One computer scientist from Cambridge University may have showed that the FBI might have paid in excess to unlock the iPhone of Syed Farook, the San Bernardino shooter, after he managed to bypass the passcode with only store bought kits which had cost him $100.
Using a technique known as NAND mirroring in tech circles, Sergei Skorobagatov, managed to break into the phone. The weird part is that the technique had been dismissed by the FBI director, James Comey as an unworkable design for breaking into iPhone models, let alone the iPhone 5C. However, Sergei outlined his attack method in a YouTube video and also in a paper.
The method that he focused on is reliant on bypassing the password limit retry attempts. Usually there are six incorrect password attempts before a phone is locked. If users can manage to eliminate the restriction then they can get as many password attempts as they can. Therefore they can run various different combinations before the phone actually unlocks.
To be able to do this, Sergei soldered the NAND chip from the phone, which is the main storage memory for most Apple devices. He managed to reverse engineer the memory system’s communication with the phone before he cloned a version of the chip with the password attempt counter now saying zero.

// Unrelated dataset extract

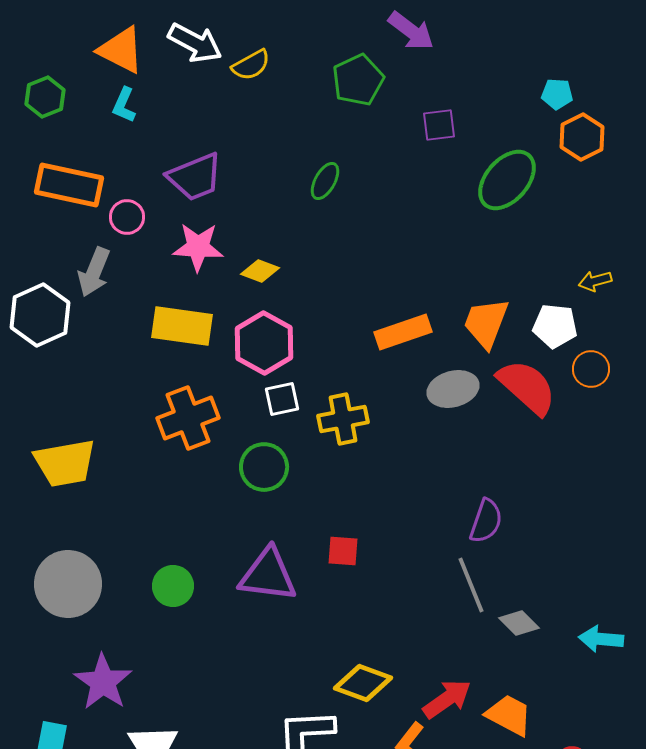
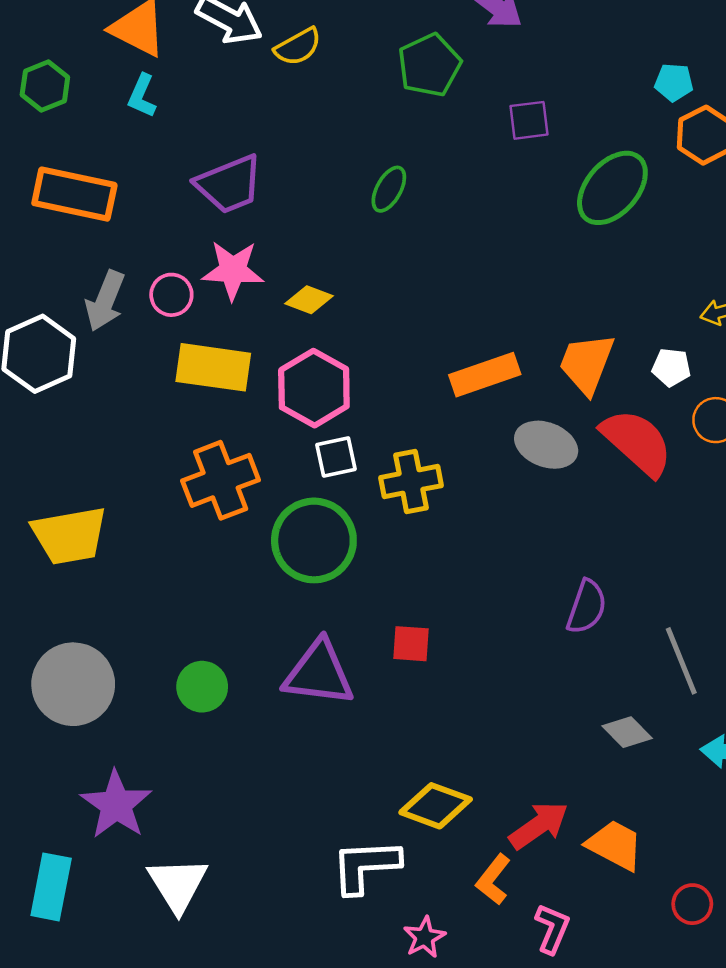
pink circle: (127, 217) -> (171, 295), moved
white pentagon: (555, 326) -> (671, 367), size x0.7
gray ellipse: (453, 389) -> (546, 445), turned 36
green circle: (264, 467) -> (314, 540), size x1.4
gray line: (471, 585) -> (681, 661), moved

In his video, he explained because of his ability to create as many clones as possible, he could therefore try as many password attempts as he wanted. For each six password attempts, there is a 90-second gap, which means to do all the potential 10,000 codes would take roughly 40 hours, just under 2 days. Six digit codes would obviously take longer.

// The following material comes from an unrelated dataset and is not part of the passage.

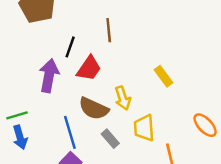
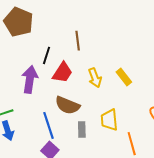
yellow arrow: (123, 98) -> (95, 78), moved
gray rectangle: (110, 139) -> (82, 130), turned 42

The kit that he used to do the trick can be easily bought on eBay, Amazon or Alibaba. It costs about $100. He also wrote that such a technique would also be useful for the iPhone 6s and 7 models, though because of their hardware more sophisticated hardware would be needed.

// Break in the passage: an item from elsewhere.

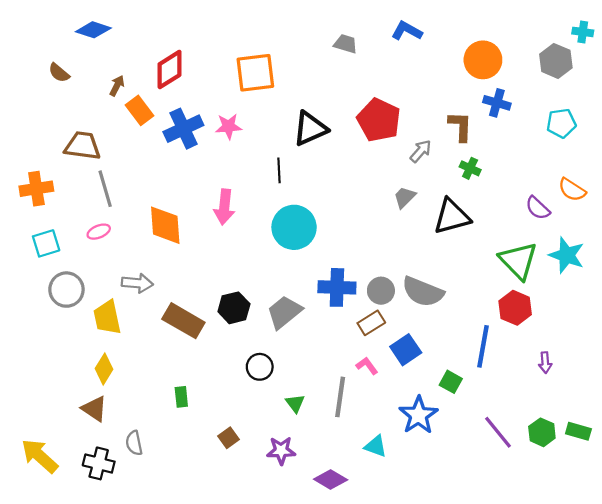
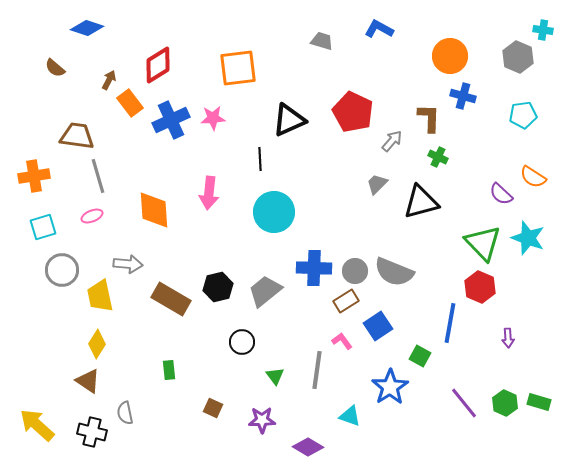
brown square: (229, 438) -> (213, 408), turned -30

Back in April, Comey had revealed that the agency had paid $1.3 million to a third party that helped to hack into the iPhone 5C for Farook. At the time he said the move was worth it.
The issue had risen after Apple had declined to help the agency create a backdoor to the iPhone noting that the resolution would set a dangerous precedent, and if the technology was in the wrong hands, it would lead to destruction.
The agency then decided to take Apple to court where the issue continued until the FBI dropped the case because they had found third party help. Apple was fighting the case with the help of legal and PR Company and was also supported by some of the technology companies who did not support FBI measures.
At the time, Comey said that they had considered many techniques including Sergei’s NAND mirroring approach. The agency eventually paid $1.3 million to the third party software company, which has not been disclosed ever since. Security researcher, Susan Landau said Sergei had managed to do something that the FBI had said was impossible.